From: "Michael S. Tsirkin" <mst@redhat.com>
To: Alexander Duyck <alexander.duyck@gmail.com>
Cc: Wei Yang <weiyang@linux.vnet.ibm.com>,
"Tantilov, Emil S" <emil.s.tantilov@intel.com>,
"kvm@vger.kernel.org" <kvm@vger.kernel.org>,
"qemu-devel@nongnu.org" <qemu-devel@nongnu.org>,
"Brandeburg, Jesse" <jesse.brandeburg@intel.com>,
"Rustad, Mark D" <mark.d.rustad@intel.com>,
"Wyborny, Carolyn" <carolyn.wyborny@intel.com>,
Eric Auger <eric.auger@linaro.org>,
"Skidmore, Donald C" <donald.c.skidmore@intel.com>,
"zajec5@gmail.com" <zajec5@gmail.com>,
Alexander Graf <agraf@suse.de>,
intel-wired-lan <intel-wired-lan@lists.osuosl.org>,
"Kirsher, Jeffrey T" <jeffrey.t.kirsher@intel.com>,
Or Gerlitz <gerlitz.or@gmail.com>,
"Williams, Mitch A" <mitch.a.williams@intel.com>,
"Jani, Nrupal" <nrupal.jani@intel.com>,
Bjorn Helgaas <bhelgaas@google.com>,
"a.motakis@virtualopensystems.com"
<a.motakis@virtualopensystems.com>,
"Lan, Tianyu" <tianyu.lan@intel.com>,
"b.reynal@virtualopensystems.com"
<b.reynal@virtualopensystems.com>,
"linux-api@vger.kernel.org" <linux-api@vger.kernel.org>,
"Nelson, Shannon" <shannon.nelson@intel.com>,
"Dong, Eddie" <eddie.dong@intel.com>,
Alex Williamson <alex.williamson@redhat.com>,
"linux-kernel@vger.kernel.org" <linux-kernel@vger.kernel.org>,
"Ronciak, John" <john.ronciak@intel.com>,
Netdev <netdev@vger.kernel.org>,
Paolo Bonzini <pbonzini@redhat.com>
Subject: Re: [Qemu-devel] [RFC PATCH V2 0/3] IXGBE/VFIO: Add live migration support for SRIOV NIC
Date: Tue, 1 Dec 2015 19:37:51 +0200 [thread overview]
Message-ID: <20151201193026-mutt-send-email-mst@redhat.com> (raw)
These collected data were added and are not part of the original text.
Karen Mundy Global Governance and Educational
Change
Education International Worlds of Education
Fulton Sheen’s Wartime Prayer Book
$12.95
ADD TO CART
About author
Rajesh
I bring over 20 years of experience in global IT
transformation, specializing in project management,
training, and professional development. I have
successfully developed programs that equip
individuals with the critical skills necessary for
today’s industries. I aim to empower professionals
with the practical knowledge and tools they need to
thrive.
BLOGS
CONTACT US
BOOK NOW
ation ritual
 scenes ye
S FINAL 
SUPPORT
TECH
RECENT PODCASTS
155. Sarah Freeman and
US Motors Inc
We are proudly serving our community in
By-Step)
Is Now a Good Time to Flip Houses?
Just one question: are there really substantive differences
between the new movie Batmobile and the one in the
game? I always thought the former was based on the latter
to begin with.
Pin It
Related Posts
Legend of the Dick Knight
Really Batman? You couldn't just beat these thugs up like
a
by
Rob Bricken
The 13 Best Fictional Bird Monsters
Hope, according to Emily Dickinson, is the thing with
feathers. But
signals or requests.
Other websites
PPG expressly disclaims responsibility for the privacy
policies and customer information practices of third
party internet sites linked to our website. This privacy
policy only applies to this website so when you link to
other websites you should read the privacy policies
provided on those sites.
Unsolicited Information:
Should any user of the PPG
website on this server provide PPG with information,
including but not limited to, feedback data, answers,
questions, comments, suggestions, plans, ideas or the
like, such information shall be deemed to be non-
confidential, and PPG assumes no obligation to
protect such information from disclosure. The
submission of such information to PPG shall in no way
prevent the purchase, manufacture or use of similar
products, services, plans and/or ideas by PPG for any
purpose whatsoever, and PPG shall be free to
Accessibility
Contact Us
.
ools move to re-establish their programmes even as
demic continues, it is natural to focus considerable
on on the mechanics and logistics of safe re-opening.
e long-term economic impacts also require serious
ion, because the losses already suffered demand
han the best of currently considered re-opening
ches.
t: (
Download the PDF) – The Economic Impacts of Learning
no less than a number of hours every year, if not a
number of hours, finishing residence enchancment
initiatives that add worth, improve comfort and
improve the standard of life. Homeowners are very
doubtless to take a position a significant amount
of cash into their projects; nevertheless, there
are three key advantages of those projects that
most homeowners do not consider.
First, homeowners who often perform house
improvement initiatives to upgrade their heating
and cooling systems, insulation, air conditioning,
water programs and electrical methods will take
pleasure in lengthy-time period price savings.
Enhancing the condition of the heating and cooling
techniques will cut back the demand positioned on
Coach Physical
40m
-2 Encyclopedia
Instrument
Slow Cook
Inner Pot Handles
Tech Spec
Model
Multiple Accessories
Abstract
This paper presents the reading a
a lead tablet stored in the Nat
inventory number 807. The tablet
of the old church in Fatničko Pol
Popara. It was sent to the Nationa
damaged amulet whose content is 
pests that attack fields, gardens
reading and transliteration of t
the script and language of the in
In-Reply-To: <CAKgT0UfLEJpV-KdqRGfzBeas8bdqfHCmT5Xc8iVVP03g_pQO8A@mail.gmail.com>
On Tue, Dec 01, 2015 at 09:04:32AM -0800, Alexander Duyck wrote:
> On Tue, Dec 1, 2015 at 7:28 AM, Michael S. Tsirkin <mst@redhat.com> wrote:
> > On Tue, Dec 01, 2015 at 11:04:31PM +0800, Lan, Tianyu wrote:
> >>
> >>
> >> On 12/1/2015 12:07 AM, Alexander Duyck wrote:
> >> >They can only be corrected if the underlying assumptions are correct
> >> >and they aren't. Your solution would have never worked correctly.
> >> >The problem is you assume you can keep the device running when you are
> >> >migrating and you simply cannot. At some point you will always have
> >> >to stop the device in order to complete the migration, and you cannot
> >> >stop it before you have stopped your page tracking mechanism. So
> >> >unless the platform has an IOMMU that is somehow taking part in the
> >> >dirty page tracking you will not be able to stop the guest and then
> >> >the device, it will have to be the device and then the guest.
> >> >
> >> >>>Doing suspend and resume() may help to do migration easily but some
> >> >>>devices requires low service down time. Especially network and I got
> >> >>>that some cloud company promised less than 500ms network service downtime.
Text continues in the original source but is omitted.